Home Articles Optimising your July 1 tax cuts for charity can make a difference
Optimising your July 1 tax cuts for charity can make a difference
Tax time and charitable giving go hand-in-hand, but those who are especially generous this financial year can significantly boost their tax savings ahead of the stage three tax cuts.
If you’re one of the majority of Australians who will be in a lower tax bracket after 1 July when Treasurer Jim Chalmers will introduce the changes, you can optimise the opportunity. You might simply make the donation before July 1 allowing a larger tax deduction than will be allowed next year.
Or you could go a step further: Why not bring forward future years of giving, and future tax deductions, by making a lump sum contribution to a subfund in a public ancillary fund?
A public ancillary fund is a charitable foundation that distributes money to charity. You get an immediate tax deduction for the amount you donate to a public ancillary fund. You can claim the tax deduction in full immediately or spread it over a period of up to five years. Although most Australians will be receiving lower tax bills after the Treasurer Jim Chalmers introduces the new rates from 1 July – deductions can be locked in now: There is real flexibility in carrying forward the tax deduction if your income ends up lower than you anticipated.
"It’s a popular strategy that works for any generous Australian looking to maximise tax deductions now while their tax rates are higher than in future."
Rachael Rofe, Head of the APS Foundation
The money you donate is set aside into your personalised ‘subfund’, your charitable giving account that sits within the foundation. The trustee of the foundation takes care of all the operations and administration of the fund, leaving you to simply think about the causes and charities that you want to support.
You need to recommend charities to receive at least 4 per cent of the balance each year. While you think about which charities to support, the balance is invested. With the subfund’s investment returns tax free and eligible for full franking credit refunds, it’s a giving model that not only allows you to give money to charity, but to grow the balance you must give away.
There is a range of public ancillary fund providers in Australia, commercial and not for profit, so it’s sensible for donors to scrutinise fees and investment performance to ensure they can maximise their donation for the community.
Chris Cuffe, portfolio manager for the APS Foundation, says that a donor who established a subfund in their public ancillary fund with $50,000 ten years ago is the perfect example of the ‘give and grow’ benefits of structured giving. Cuffe says: “By giving the minimum 4% annually, the subfund has paid $24,348 to charities, while the investment returns have generated an additional $50,524 to give away. As of 31 December 23, the fund’s balance is $76,175. Despite generously giving away nearly half of the initial donation, the balance has grown significantly for the community”.

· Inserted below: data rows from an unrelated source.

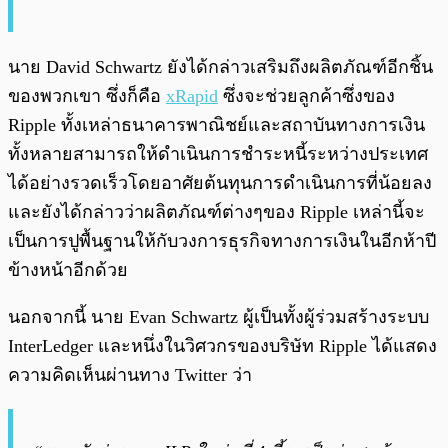
นาย David Schwartz ยังได้กล่าวเสริมถึงผลิตภัณฑ์อีกชิ้น
ของพวกเขา ซึ่งก็คือ
xRapid
ซึ่งจะช่วยลูกค้าซึ่งของ
Ripple ทั้งเหล่าธนาคารพาณิชย์และสถาบันทางการเงิน
ทั้งหลายสามารถให้ดำเนินการชำระหนี้ระหว่างประเทศ
ได้อย่างรวดเร็วโดยอาศัยต้นทุนการดำเนินการที่น้อยลง
และยังได้กล่าวว่าผลิตภัณฑ์ต่างๆของ Ripple เหล่านี้จะ
เป็นการปูพื้นฐานให้กับวงการธุรกิจทางการเงินในอีกห้าปี
ข้างหน้าอีกด้วย
นอกจากนี้ นาย Evan Schwartz ผู้เป็นทั้งผู้ร่วมสร้างระบบ
InterLedger และหนึ่งในวิศวกรของบริษัท Ripple ได้แสดง
ความคิดเห็นผ่านทาง Twitter ว่า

It’s a popular strategy that works for any generous Australian looking to maximise tax deductions now while their tax rates are higher than in future. This includes not only the majority of taxpayers anticipating lower tax rates in the upcoming financial years, but especially pre-retirees looking to continue their charitable giving beyond their income earning years, or those navigating a tax bill arising from a significant liquidity event like the sale of a business.
Judith Fiander, CEO of Australian Philanthropic Services, says the subfund’s “simplicity and flexibility” has seen them explode in popularity as a tax smart giving tool. It’s a strategy as accessible and beneficial to middle-class Australians as it is to the big end of town. Fiander says: “You can set up a subfund in one day with $40,000, so it’s not just billionaires who are enjoying the flexibility and tax advantages of a subfund”.
While a subfund is an excellent choice for donors who prefer the simplicity of focusing solely on giving, those willing to invest more time and money might instead opt for a private ancillary fund. A private ancillary fund gives donors all the same tax and flexibility benefits of a public ancillary fund, but control as trustee of the structure. It’s a good option for those who have the time and appetite for investment management, compliance, and administration.
PAF donors relish the gift of time. Say goodbye to frantic last-minute cheque-book charity ahead of 30 June. By donating to your subfund, you secure your tax deduction and can take the time to really consider your giving.
A giving fund provides the opportunity to explore different charities at your own pace. Start with smaller contributions to test the waters until you’re confident in finding a good fit and ready to make a larger commitment. Take the time to reflect on the impact you wish to make and the charities you want to support. As Fiander wisely suggests, “Take your time. Engage your kids and grandkids in the conversation and make your giving multigenerational.”
And if you happen to miss the 30 June deadline yet find yourself benefiting generously from the Stage 3 tax cuts, structured giving could be a smart choice for directing that extra cash in your hands.